American Family's motion [#34] cites five exclusions. Id. at 13-15. I will address them in the order in which they appear in the policy.

1. Exclusion a: Expected or Intended Injury.

Property damage that is expected or intended from the standpoint of the insured is excluded. There does not appear to be any evidence that R&R or its subcontractors expected or intended to cause property damage. This exclusion is irrelevant to this case.

2. Exclusion b: Contractual Liability.

The policy excludes property damage for which the insured is required to pay damages by reason of assumption of liability in a contract. The arbitrator found that R&R breached its contractual obligation to Apartment Builders. However, the exclusion excepts liability for damages (1) that the insured would have in the absence of the contract, and (2) assumed in an "insured contract." An "insured contract" includes a contract under which the insured assumes the "tort liability" of another party to pay for property damage to a third person or organization.

It is implicit in a finding of faulty workmanship that R&R and/or its subcontractors were negligent in the performance of their work. R&R would have been liable for damages resulting from its negligence in the absence of the contract. Accordingly, the first exception negates the exclusion.
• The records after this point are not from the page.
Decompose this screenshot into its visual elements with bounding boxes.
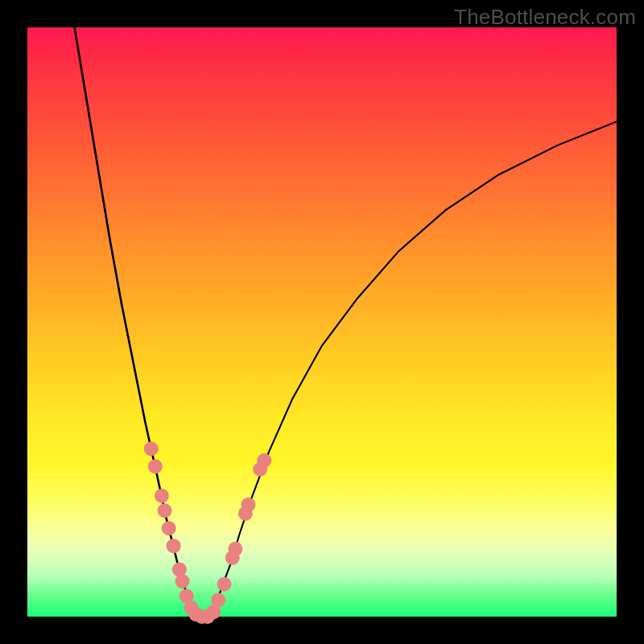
marker-dot (175, 574, 190, 588)
marker-dot (167, 539, 181, 553)
marker-dot (217, 577, 231, 592)
marker-dot (155, 489, 169, 503)
marker-dots (144, 441, 272, 624)
marker-dot (211, 593, 225, 608)
marker-dot (162, 521, 176, 535)
watermark-text: TheBottleneck.com (454, 5, 636, 30)
marker-dot (148, 459, 163, 473)
marker-dot (158, 503, 172, 518)
marker-dot (228, 542, 242, 556)
chart-frame: TheBottleneck.com (0, 0, 644, 644)
curve-right (211, 122, 617, 617)
marker-dot (257, 453, 271, 468)
marker-dot (242, 497, 256, 512)
chart-svg (27, 27, 617, 617)
marker-dot (144, 441, 159, 456)
plot-area (27, 27, 617, 617)
curve-left (75, 27, 197, 617)
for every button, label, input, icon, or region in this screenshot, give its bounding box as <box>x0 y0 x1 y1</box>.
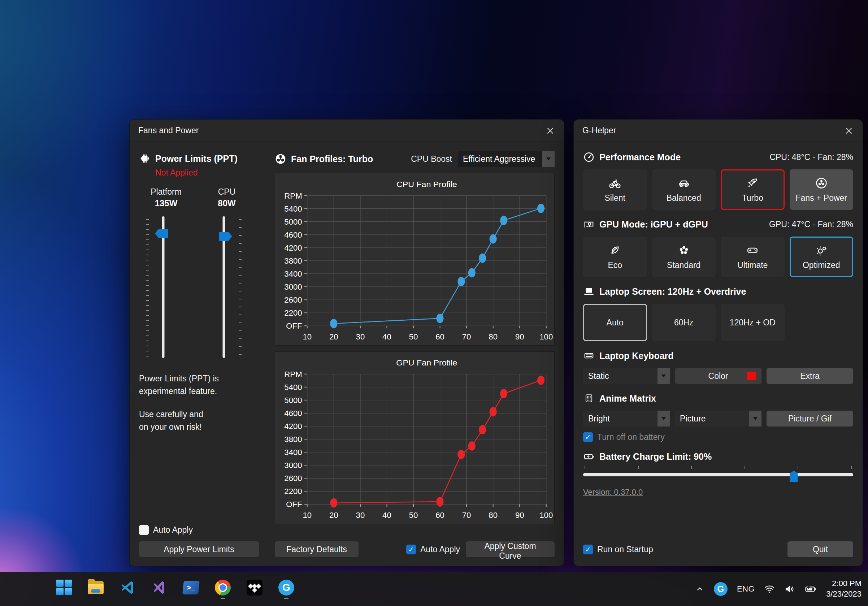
y-tick-label: 2600 <box>284 474 302 483</box>
platform-slider[interactable] <box>151 216 175 358</box>
fans-close-button[interactable] <box>540 122 560 139</box>
apply-power-limits-button[interactable]: Apply Power Limits <box>139 541 259 557</box>
fan-curve-point[interactable] <box>457 449 465 459</box>
fan-curve-point[interactable] <box>490 407 497 416</box>
fan-curve-point[interactable] <box>457 277 465 287</box>
y-tick-label: 2200 <box>284 487 302 496</box>
fans-and-power-window: Fans and Power Power Limits (PPT) Not Ap… <box>129 119 564 566</box>
performance-gauge-icon <box>583 151 595 163</box>
matrix-picture-gif-button[interactable]: Picture / Gif <box>767 411 853 426</box>
y-tick-label: 4200 <box>284 243 302 253</box>
apply-custom-curve-button[interactable]: Apply Custom Curve <box>466 541 555 557</box>
mode-button-turbo[interactable]: Turbo <box>721 169 784 210</box>
mode-button-fans-power[interactable]: Fans + Power <box>790 169 854 210</box>
battery-tray-icon[interactable] <box>804 583 817 595</box>
factory-defaults-button[interactable]: Factory Defaults <box>275 541 358 557</box>
cpu-slider[interactable] <box>212 216 236 358</box>
taskbar-ghelper[interactable]: G <box>275 577 298 602</box>
tray-language[interactable]: ENG <box>737 584 755 594</box>
keyboard-extra-button[interactable]: Extra <box>767 368 853 384</box>
desktop: Fans and Power Power Limits (PPT) Not Ap… <box>0 0 868 606</box>
run-on-startup-checkbox[interactable]: ✓ <box>583 545 593 554</box>
cpu-boost-label: CPU Boost <box>411 154 452 164</box>
battery-slider-thumb[interactable] <box>790 471 798 482</box>
fan-curve-point[interactable] <box>436 314 443 323</box>
matrix-mode-dropdown[interactable]: Picture <box>675 411 761 426</box>
version-link[interactable]: Version: 0.37.0.0 <box>583 488 643 497</box>
matrix-brightness-dropdown[interactable]: Bright <box>583 411 670 426</box>
fan-curve-point[interactable] <box>500 215 507 225</box>
warning-line: on your own risk! <box>139 421 259 433</box>
battery-charge-slider[interactable] <box>583 466 853 482</box>
cpu-boost-dropdown[interactable]: Efficient Aggressive <box>458 151 555 167</box>
gpu-mode-buttons: Eco Standard Ultimate <box>583 237 853 277</box>
platform-slider-thumb[interactable] <box>155 229 168 238</box>
taskbar-tidal[interactable] <box>243 577 266 602</box>
taskbar-chrome[interactable] <box>212 577 234 602</box>
matrix-brightness-dropdown-button[interactable] <box>657 411 670 426</box>
x-tick-label: 100 <box>539 332 553 341</box>
fan-curve-point[interactable] <box>500 389 507 398</box>
chart-canvas[interactable]: CPU Fan Profile102030405060708090100OFF2… <box>275 174 554 345</box>
gpu-button-ultimate[interactable]: Ultimate <box>721 237 784 277</box>
ghelper-glyph: G <box>282 582 290 594</box>
cpu-slider-thumb[interactable] <box>219 232 232 241</box>
gpu-button-optimized[interactable]: Optimized <box>790 237 854 277</box>
check-icon: ✓ <box>408 546 414 553</box>
fan-curve-point[interactable] <box>330 319 337 328</box>
fan-curve-point[interactable] <box>330 498 337 508</box>
y-tick-label: RPM <box>284 370 302 379</box>
mode-button-label: Optimized <box>803 260 840 270</box>
fan-profiles-header: Fan Profiles: Turbo CPU Boost Efficient … <box>275 150 555 167</box>
mode-button-balanced[interactable]: Balanced <box>652 169 716 210</box>
laptop-screen-title: Laptop Screen: 120Hz + Overdrive <box>599 287 746 297</box>
x-tick-label: 70 <box>462 332 471 341</box>
ghelper-titlebar[interactable]: G-Helper <box>574 119 863 142</box>
wifi-icon[interactable] <box>764 584 775 594</box>
ghelper-glyph: G <box>718 584 724 594</box>
keyboard-color-button[interactable]: Color <box>675 368 761 384</box>
screen-button-60hz[interactable]: 60Hz <box>652 304 716 341</box>
fans-titlebar[interactable]: Fans and Power <box>130 119 564 142</box>
taskbar-vscode[interactable] <box>116 577 139 602</box>
taskbar-file-explorer[interactable] <box>84 577 107 602</box>
mode-button-silent[interactable]: Silent <box>583 169 647 210</box>
gpu-button-standard[interactable]: Standard <box>652 237 716 277</box>
screen-button-auto[interactable]: Auto <box>583 304 647 341</box>
tray-ghelper-icon[interactable]: G <box>714 582 727 596</box>
keyboard-mode-dropdown[interactable]: Static <box>583 368 670 384</box>
gpu-button-eco[interactable]: Eco <box>583 237 647 277</box>
start-button[interactable] <box>53 577 75 602</box>
fan-curve-point[interactable] <box>436 497 443 506</box>
volume-icon[interactable] <box>784 584 795 594</box>
tray-chevron-up-icon[interactable] <box>695 584 704 594</box>
taskbar-visual-studio[interactable] <box>148 577 170 602</box>
fan-curve-point[interactable] <box>537 204 544 213</box>
keyboard-mode-dropdown-button[interactable] <box>657 368 670 384</box>
ghelper-close-button[interactable] <box>839 122 859 139</box>
gpu-fan-profile-chart[interactable]: GPU Fan Profile102030405060708090100OFF2… <box>275 352 555 524</box>
cpu-fan-profile-chart[interactable]: CPU Fan Profile102030405060708090100OFF2… <box>275 173 555 346</box>
power-limits-auto-apply-checkbox[interactable]: ✓ <box>139 525 149 535</box>
battery-slider-track[interactable] <box>583 473 853 476</box>
cpu-boost-dropdown-button[interactable] <box>542 151 555 167</box>
screen-button-120hz-od[interactable]: 120Hz + OD <box>721 304 784 341</box>
fan-curve-point[interactable] <box>468 268 476 277</box>
fan-auto-apply-checkbox[interactable]: ✓ <box>406 545 416 554</box>
tray-clock[interactable]: 2:00 PM 3/23/2023 <box>826 578 864 599</box>
close-icon <box>546 126 555 135</box>
turn-off-on-battery-checkbox[interactable]: ✓ <box>583 432 593 442</box>
chart-canvas[interactable]: GPU Fan Profile102030405060708090100OFF2… <box>275 352 554 524</box>
matrix-mode-dropdown-button[interactable] <box>749 411 761 426</box>
fan-curve-point[interactable] <box>537 376 544 385</box>
y-tick-label: 3400 <box>284 270 302 279</box>
taskbar-powershell[interactable]: >_ <box>180 577 202 602</box>
rocket-icon <box>746 177 759 190</box>
fan-curve-point[interactable] <box>490 234 497 244</box>
fan-curve-point[interactable] <box>468 441 476 451</box>
fan-curve-point[interactable] <box>479 254 486 263</box>
platform-label: Platform <box>139 187 193 197</box>
fan-curve-point[interactable] <box>479 425 486 434</box>
quit-button[interactable]: Quit <box>787 541 853 557</box>
gpu-mode-title: GPU Mode: iGPU + dGPU <box>599 219 708 230</box>
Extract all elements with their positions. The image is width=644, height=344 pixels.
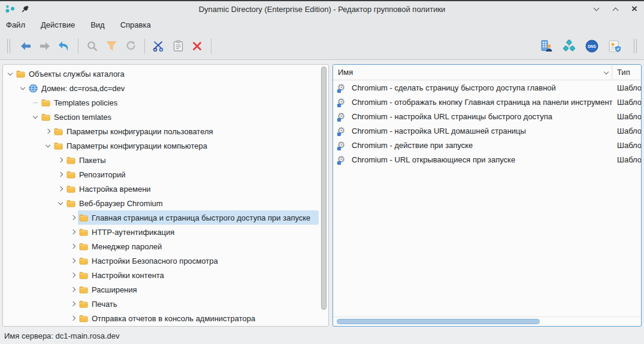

It is not necessary to determine whether the second exception also applies. However, because Apartment Builders emphasizes the second exception in its motion, I will simply state that, in my view, the second exception likely does not apply. There is no indication that Apartment Builders incurred "tort liability" to a third person.

3. Exclusion j: Damage to Property.

This exclusion lists six categories of excluded property damage, only two of which are argued to be relevant to this case. Categories (5) and (6) exclude the following types of property damage:

(5) That particular part of real property on which you or any contractors or subcontractors working directly or indirectly on your behalf are performing operations, if the "property damage" arises out of those operations; or
(6) That particular part of any property that must be restored, repaired or replaced because "your work" was incorrectly performed on it.
. . .
Paragraph (6) of this exclusion does not apply to 'property damage' included in the 'products-completed operations hazard.'

As its terms indicate, paragraph (5) of the exclusion applies to operations in progress. I conclude that it does not apply to the facts of this case. However, paragraph (6) does have potential application here. It excludes from the policy's basic coverage property damage to property that must be restored, repaired or replaced because "your work" was incorrectly performed on it. "Your work" means "work or operations performed by you or on your behalf." Policy [#34-24] at 11, § V.22.a. There is an exception to the exclusion for property damage included in the products-completed operations hazard.

I must try to construe this exclusion so as to give effect to all provisions so that none will be rendered meaningless. Greystone, 661 F.3d 1283. Accordingly, I conclude that exclusion j(6) applies to the restoration, repair or replacement of specific property on which R&R or any of its subcontractors was performing work unless that damage falls within the products-completed operations hazard. The products-completed operation hazard, as its name applies, only covers completed work. Accordingly, damage caused by faulty workmanship to property on which R&R or a subcontractor to R&R was performing work is not covered if the work has not been completed. See Farmington Cas. Co. v. Duggan, 417 F.3d 1141, 1143 (10th Cir. 2005).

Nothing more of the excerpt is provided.